Adverbs, in case you haven’t gone to school or haven’t watched Schoolhouse Rock (Boy, do I feel incredibly bad for you if that’s the case.), are words that modify verbs and adjectives. In other words, adverbs are basically the adjectives for verbs and, well…adjectives. Got that? Good.
So, when should we use adverbs? When are adverbs necessary, like absolutely necessary? When can they be cut out? Should they be used in literally every sentence? Those are the ultimate questions literally all writers debate about, so let’s talk about them.

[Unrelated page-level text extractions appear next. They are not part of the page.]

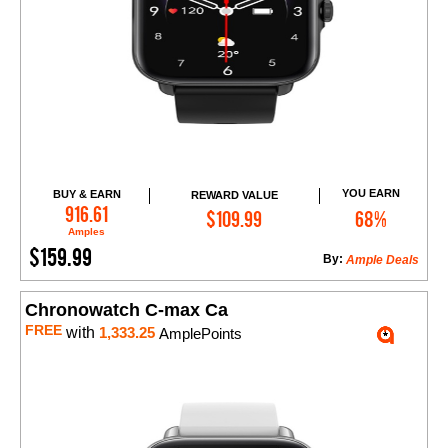
YOU EARN
BUY & EARN
REWARD VALUE
Add to Cart
916.61
$109.99
68%
Amples
$159.99
By:
Ample Deals
Chronowatch C-max Ca
FREE
with
1,333.25
AmplePoints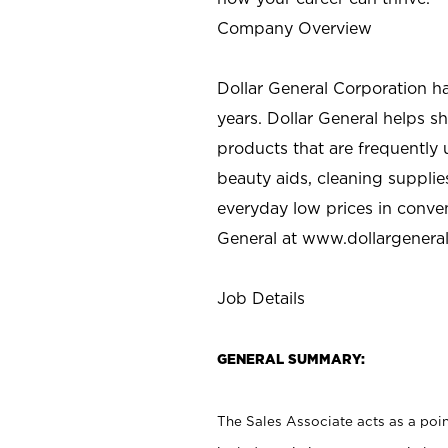
Company Overview
Dollar General Corporation h
years. Dollar General helps 
products that are frequently 
beauty aids, cleaning supplie
everyday low prices in conve
General at
www.dollargenera
Job Details
GENERAL SUMMARY:
The Sales Associate acts as a poin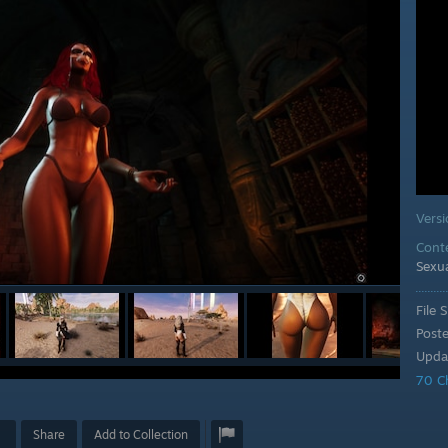
Vers
Cont
Sexu
File S
Post
Upda
70 C
Share
Add to Collection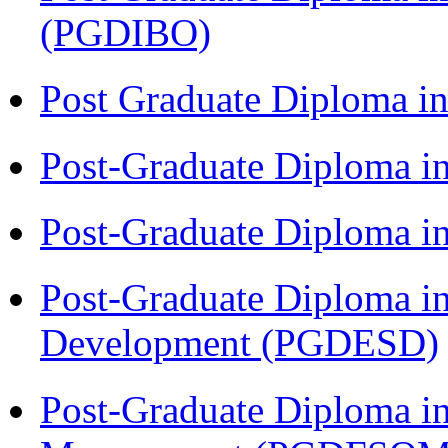
(PGDIBO)
Post Graduate Diploma 
Post-Graduate Diploma i
Post-Graduate Diploma i
Post-Graduate Diploma i
Development (PGDESD)
Post-Graduate Diploma in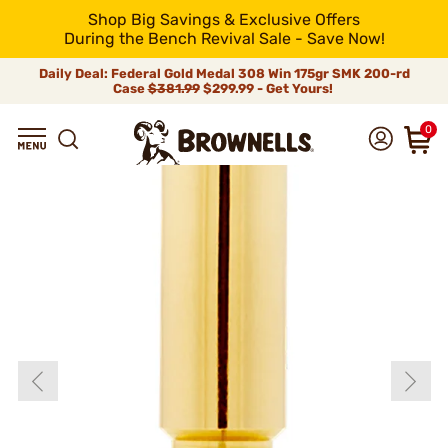
Shop Big Savings & Exclusive Offers
During the Bench Revival Sale - Save Now!
Daily Deal: Federal Gold Medal 308 Win 175gr SMK 200-rd
Case
$381.99
$299.99 - Get Yours!
0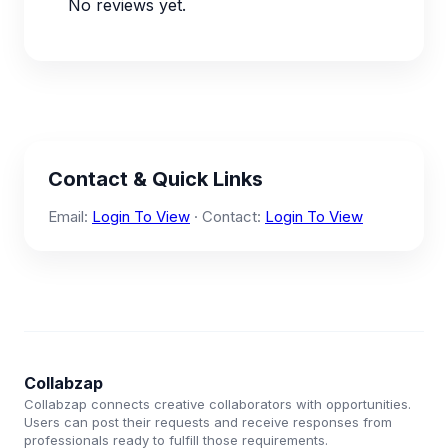
No reviews yet.
Contact & Quick Links
Email:
Login To View
· Contact:
Login To View
Collabzap
Collabzap connects creative collaborators with opportunities.
Users can post their requests and receive responses from
professionals ready to fulfill those requirements.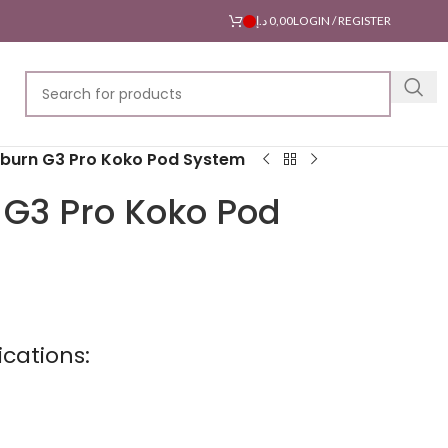
د.إ
0,00
LOGIN / REGISTER
iburn G3 Pro Koko Pod System
 G3 Pro Koko Pod
cations: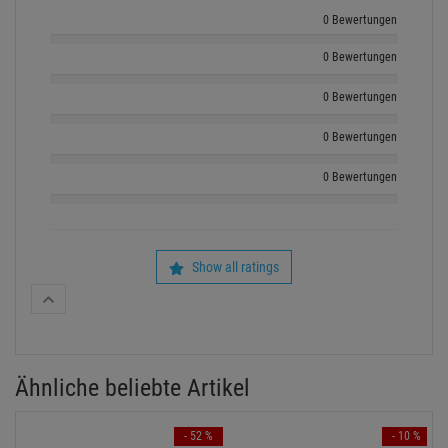
KUNDENSERVICE HOTLINE
+49 89 90 77 869 - 0
ZUM KONTAKTFORMULAR
Echte
Bewertungen
Log in and write a review
0 Bewertungen
0 Bewertungen
0 Bewertungen
0 Bewertungen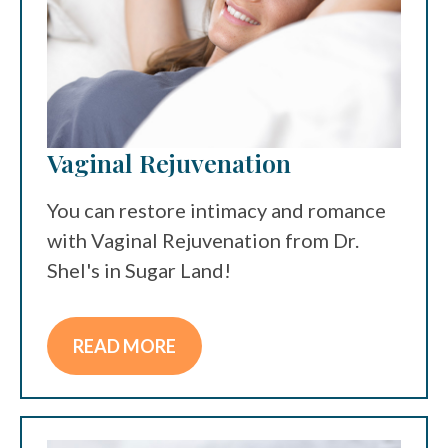
Vaginal Rejuvenation
You can restore intimacy and romance
with Vaginal Rejuvenation from Dr.
Shel's in Sugar Land!
READ MORE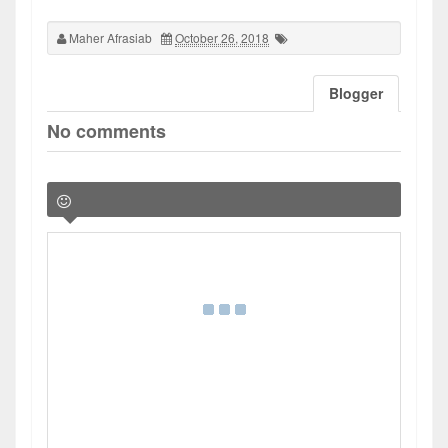
Maher Afrasiab
October 26, 2018
Blogger
No comments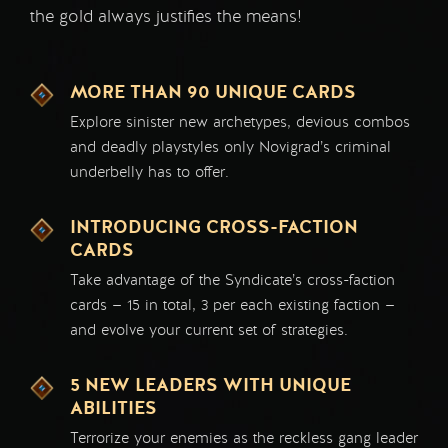
the gold always justifies the means!
MORE THAN 90 UNIQUE CARDS
Explore sinister new archetypes, devious combos
and deadly playstyles only Novigrad’s criminal
underbelly has to offer.
INTRODUCING CROSS-FACTION
CARDS
Take advantage of the Syndicate’s cross-faction
cards — 15 in total, 3 per each existing faction —
and evolve your current set of strategies.
5 NEW LEADERS WITH UNIQUE
ABILITIES
Terrorize your enemies as the reckless gang leader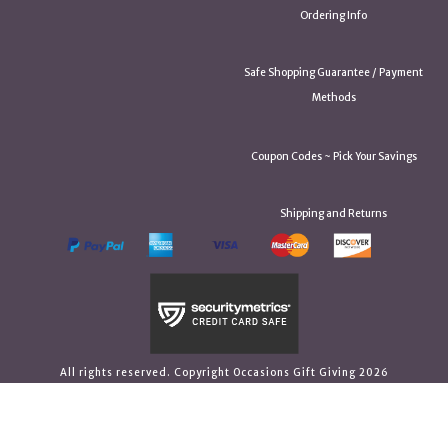
Ordering Info
Safe Shopping Guarantee / Payment
Methods
Coupon Codes ~ Pick Your Savings
Shipping and Returns
All rights reserved. Copyright Occasions Gift Giving 2026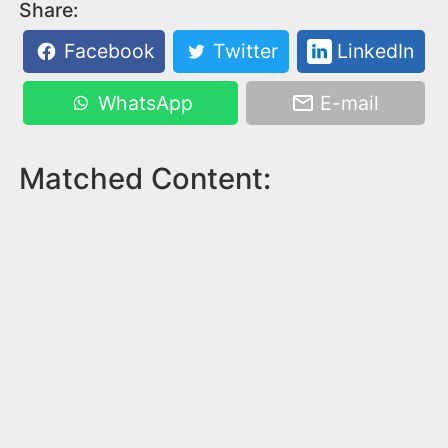
Share:
Facebook
Twitter
LinkedIn
WhatsApp
E-mail
Matched Content: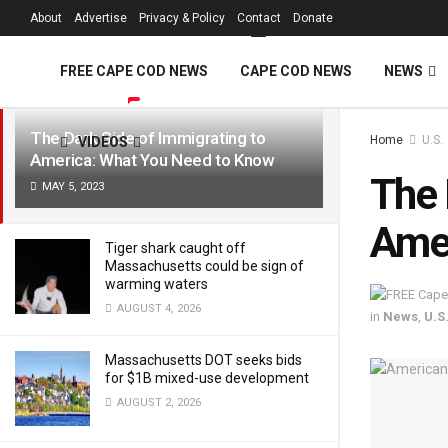
FREE Cape Cod 
About
Advertise
Privacy & Policy
Contact
Donate
LATEST
TRENDING
Filter
FREE CAPE COD NEWS
CAPE COD NEWS
NEWS
The Dark Side of Immigrating to
Home
U.S.
VIDEOS
America: What You Need to Know
The 
MAY 5, 2023
Amer
Tiger shark caught off
Massachusetts could be sign of
warming waters
AUGUST 4, 2026
in
News
,
U.S
Massachusetts DOT seeks bids
for $1B mixed-use development
AUGUST 2, 2026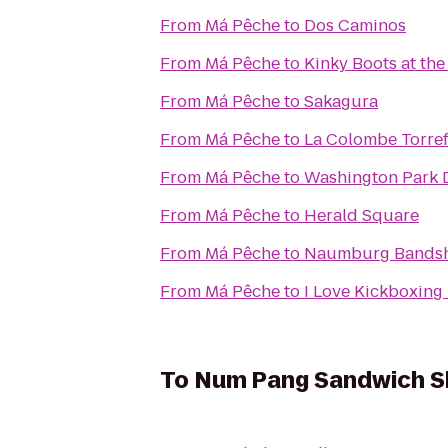
From
Má Pêche
to
Dos Caminos
From
Má Pêche
to
Kinky Boots at the
From
Má Pêche
to
Sakagura
From
Má Pêche
to
La Colombe Torref
From
Má Pêche
to
Washington Park D
From
Má Pêche
to
Herald Square
From
Má Pêche
to
Naumburg Bandsh
From
Má Pêche
to
I Love Kickboxing 
To
Num Pang Sandwich 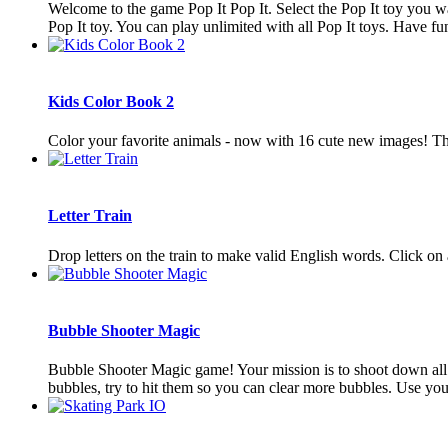
Welcome to the game Pop It Pop It. Select the Pop It toy you wa
Pop It toy. You can play unlimited with all Pop It toys. Have fun.
Kids Color Book 2
Color your favorite animals - now with 16 cute new images! This
Letter Train
Drop letters on the train to make valid English words. Click on 
Bubble Shooter Magic
Bubble Shooter Magic game! Your mission is to shoot down all 
bubbles, try to hit them so you can clear more bubbles. Use you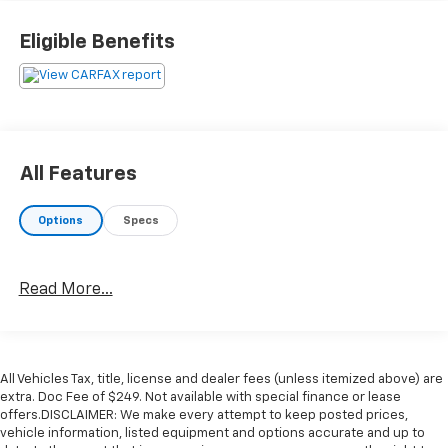
Eligible Benefits
All Features
Options
Specs
Read More...
All Vehicles Tax, title, license and dealer fees (unless itemized above) are
extra. Doc Fee of $249. Not available with special finance or lease
offers.DISCLAIMER: We make every attempt to keep posted prices,
vehicle information, listed equipment and options accurate and up to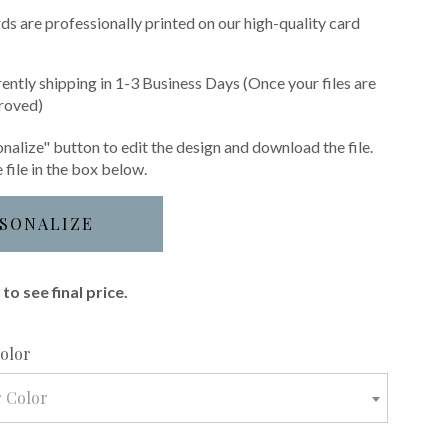
s are professionally printed on our high-quality card
rently shipping in 1-3 Business Days (Once your files are
roved)
nalize" button to edit the design and download the file.
 file in the box below.
SONALIZE
to see final price.
required
Color
r Color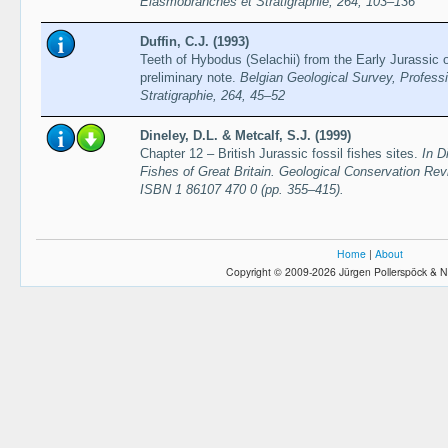
Elasmobranches et Stratigraphie, 264, 103–136
Duffin, C.J. (1993)
Teeth of Hybodus (Selachii) from the Early Jurassic 
preliminary note.
Belgian Geological Survey, Profess
Stratigraphie, 264, 45–52
Dineley, D.L. & Metcalf, S.J. (1999)
Chapter 12 – British Jurassic fossil fishes sites.
In D
Fishes of Great Britain. Geological Conservation Re
ISBN 1 86107 470 0 (pp. 355–415).
Home
|
About
Copyright © 2009-2026 Jürgen Pollerspöck & N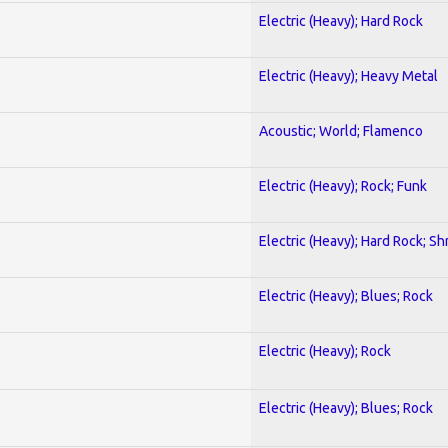
Electric (Heavy); Hard Rock
Electric (Heavy); Heavy Metal
Acoustic; World; Flamenco
Electric (Heavy); Rock; Funk
Electric (Heavy); Hard Rock; Sh
Electric (Heavy); Blues; Rock
Electric (Heavy); Rock
Electric (Heavy); Blues; Rock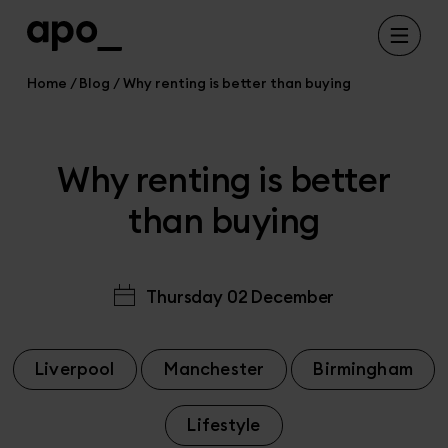
Home
Blog
Why renting is better than buying
Why renting is better
than buying
Thursday 02 December
Liverpool
Manchester
Birmingham
Lifestyle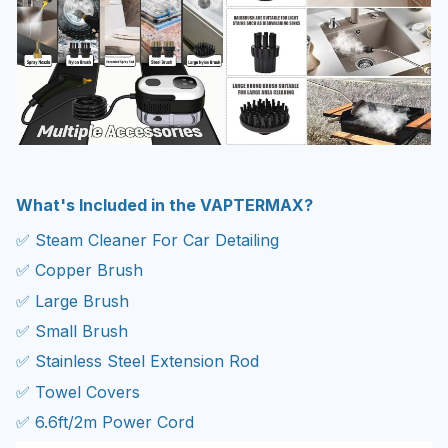
What's Included in the VAPTERMAX?
✅ Steam Cleaner For Car Detailing
✅ Copper Brush
✅ Large Brush
✅ Small Brush
✅ Stainless Steel Extension Rod
✅ Towel Covers
✅ 6.6ft/2m Power Cord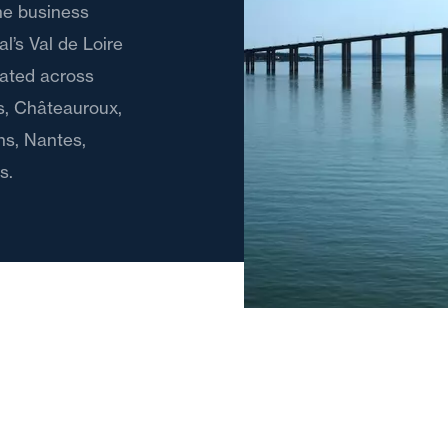
the business
l’s Val de Loire
cated across
es, Châteauroux,
ns, Nantes,
s.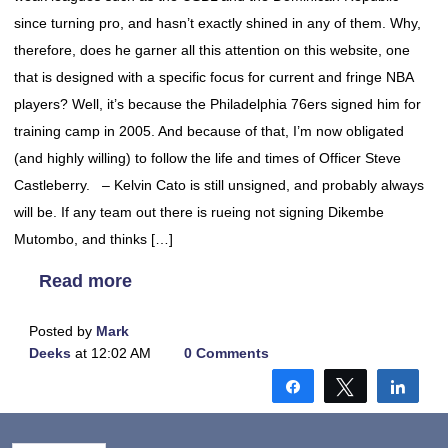
since turning pro, and hasn’t exactly shined in any of them. Why,
therefore, does he garner all this attention on this website, one
that is designed with a specific focus for current and fringe NBA
players? Well, it’s because the Philadelphia 76ers signed him for
training camp in 2005. And because of that, I’m now obligated
(and highly willing) to follow the life and times of Officer Steve
Castleberry. – Kelvin Cato is still unsigned, and probably always
will be. If any team out there is rueing not signing Dikembe
Mutombo, and thinks […]
Read more
Posted by
Mark
Deeks
at 12:02 AM
0 Comments
Share
Tweet
Shar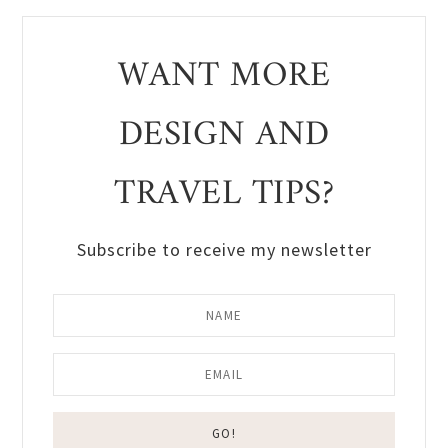
WANT MORE
DESIGN AND
TRAVEL TIPS?
Subscribe to receive my newsletter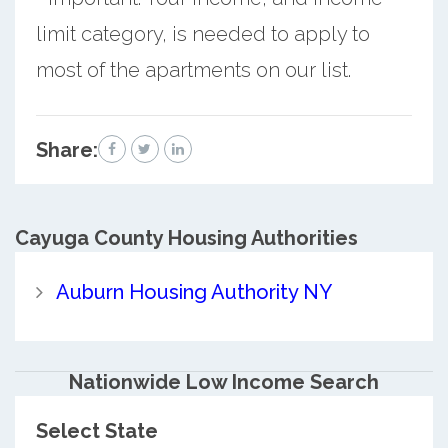
limit category, is needed to apply to
most of the apartments on our list.
Share:
Cayuga County
Housing Authorities
Auburn Housing Authority NY
Nationwide Low Income Search
Select State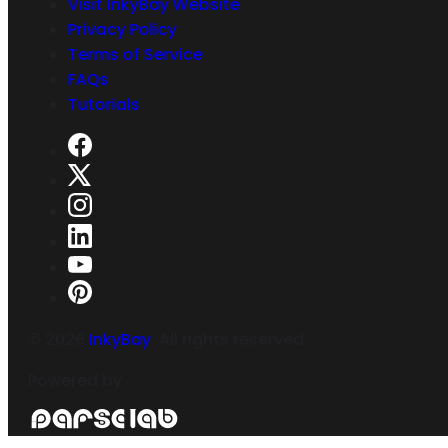
Visit InkyBay Website
Privacy Policy
Terms of Service
FAQs
Tutorials
©
2026
InkyBay
. All rights reserved.
Powered by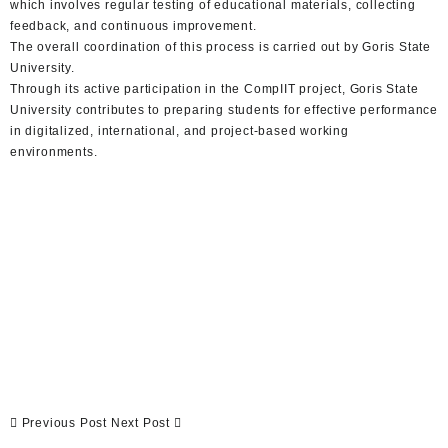
which involves regular testing of educational materials, collecting
feedback, and continuous improvement.
The overall coordination of this process is carried out by Goris State
University.
Through its active participation in the CompIIT project, Goris State
University contributes to preparing students for effective performance
in digitalized, international, and project-based working
environments.
Previous Post
Next Post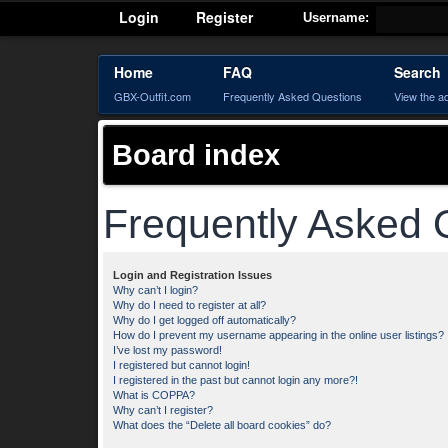
Login
Register
Username:
Home
FAQ
Search
GBX-Outfit.com
Frequently Asked Questions
View the a
Board index
Frequently Asked 
Login and Registration Issues
Why can’t I login?
Why do I need to register at all?
Why do I get logged off automatically?
How do I prevent my username appearing in the online user listings?
I’ve lost my password!
I registered but cannot login!
I registered in the past but cannot login any more?!
What is COPPA?
Why can’t I register?
What does the “Delete all board cookies” do?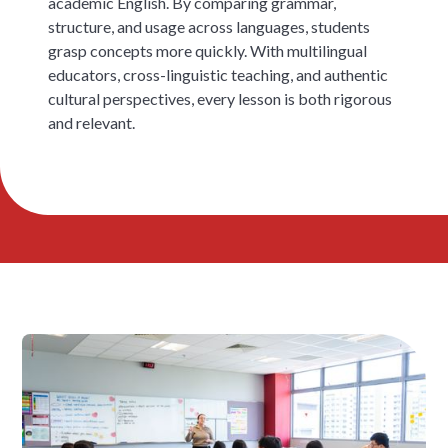
academic English. By comparing grammar,
structure, and usage across languages, students
grasp concepts more quickly. With multilingual
educators, cross-linguistic teaching, and authentic
cultural perspectives, every lesson is both rigorous
and relevant.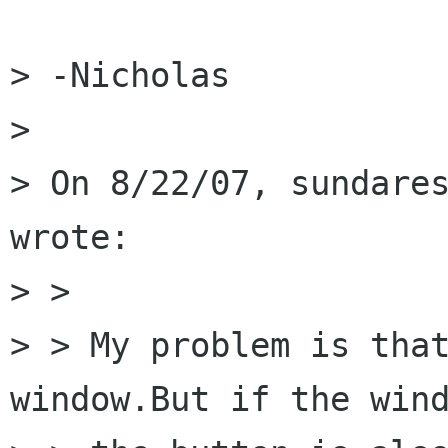
> -Nicholas

> 

> On 8/22/07, sundares
wrote:

> >

> > My problem is that
window.But if the wind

I don’t think adverbs should be used in literally every sentence (despite what I’ve been doing here right now wink-wink). In fact, there are times where adverbs are incredibly unnecessary. Here’s an example I’ll use:
“He ran quickly around the playground.”
It looks like a harmless sentence, right? Well, it is. But here’s the thing — the verb “ran” is already implied to be a quick action. “Ran” is literally the definition of “walking quickly”. Therefore, the adverb “quickly” is redundant. If we wanted to portray this sentence in a better way, we can use synonyms for “ran” like —
“He sprinted around the playground.”
“He zoomed around the playground.”
“He zipped around the playground.”
See? We’ve already portrayed the idea in an infinitely better way — three infinitely better ways, in fact. However, what if we used this sentence?
“He ran slowly around the playground.”
Now, what would make this sentence any better than “He ran quickly around the playground.”? It’s the definition of “ran”. Like I’ve said, “ran” is literally the definition of “walking quickly”. Therefore, if we used the adverb “slowly” after “ran”, it ironically adds a twist to the sentence, thus ironically giving the adverb some use in it. Ironic, is it not?
Adverbs are used for emphasizing what we want to convey. “But Emily,” you might be asking, “Isn’t that what adjectives are for?” Yes, but adverbs emphasize not just adjectives but verbs. They can even add a different meaning depending on which one you use. For example —
It’s a simple enough sentence, right? And “laughed” has the implied meaning it’s supposed to have, right? Yes. Now, let’s see what some adverbs can do to this sentence.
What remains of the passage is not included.